TASK INSTRUCTIONS: In the entries below, locate the line with "identify the right", then give again that line and all lines after it, exactly, with pictures omitted.

+++ MATERIALS PROVIDED +++

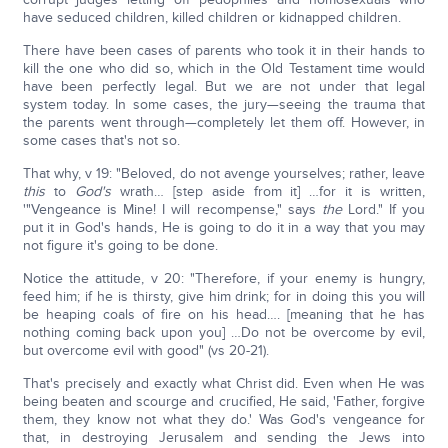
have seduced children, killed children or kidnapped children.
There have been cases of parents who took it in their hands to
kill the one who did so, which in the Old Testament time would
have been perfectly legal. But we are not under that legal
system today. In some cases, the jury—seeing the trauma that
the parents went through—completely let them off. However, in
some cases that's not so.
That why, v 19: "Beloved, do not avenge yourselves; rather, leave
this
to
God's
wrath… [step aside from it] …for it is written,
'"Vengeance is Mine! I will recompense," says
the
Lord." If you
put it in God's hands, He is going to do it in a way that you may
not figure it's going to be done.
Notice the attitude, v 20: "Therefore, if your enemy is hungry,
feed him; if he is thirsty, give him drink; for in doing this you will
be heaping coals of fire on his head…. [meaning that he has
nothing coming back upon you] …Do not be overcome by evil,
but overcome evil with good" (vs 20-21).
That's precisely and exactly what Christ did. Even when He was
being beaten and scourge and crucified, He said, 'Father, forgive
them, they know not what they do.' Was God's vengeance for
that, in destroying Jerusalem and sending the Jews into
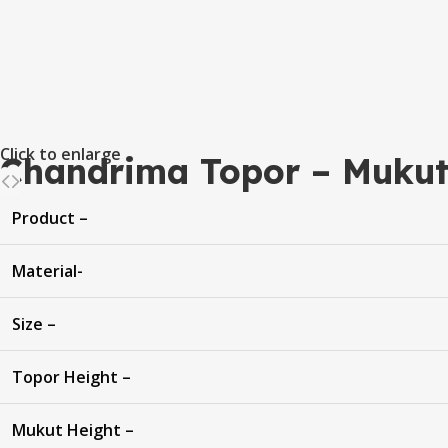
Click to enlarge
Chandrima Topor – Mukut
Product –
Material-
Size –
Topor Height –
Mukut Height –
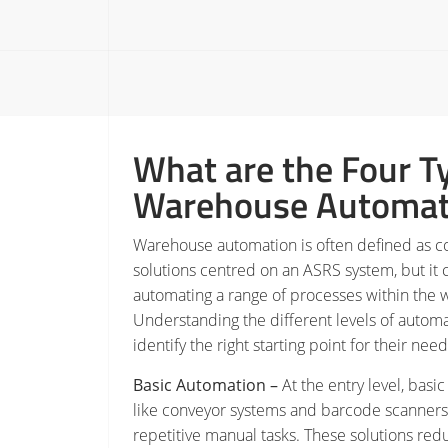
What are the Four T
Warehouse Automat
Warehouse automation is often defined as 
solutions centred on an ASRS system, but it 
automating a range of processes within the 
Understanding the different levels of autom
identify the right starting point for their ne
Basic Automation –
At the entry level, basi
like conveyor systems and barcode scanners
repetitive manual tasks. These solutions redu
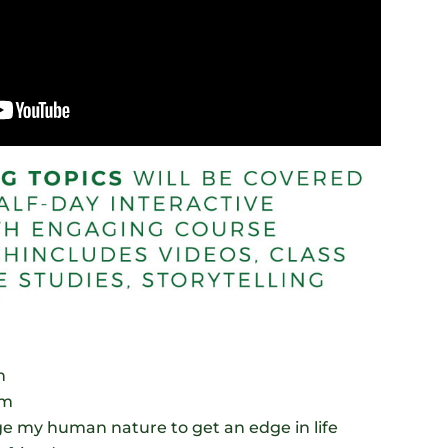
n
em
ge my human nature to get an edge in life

+++

ANSWER:
identify the right starting point for their ne
Basic Automation –
At the entry level, basi
like conveyor systems and barcode scanners
repetitive manual tasks. These solutions redu
n
em
ge my human nature to get an edge in life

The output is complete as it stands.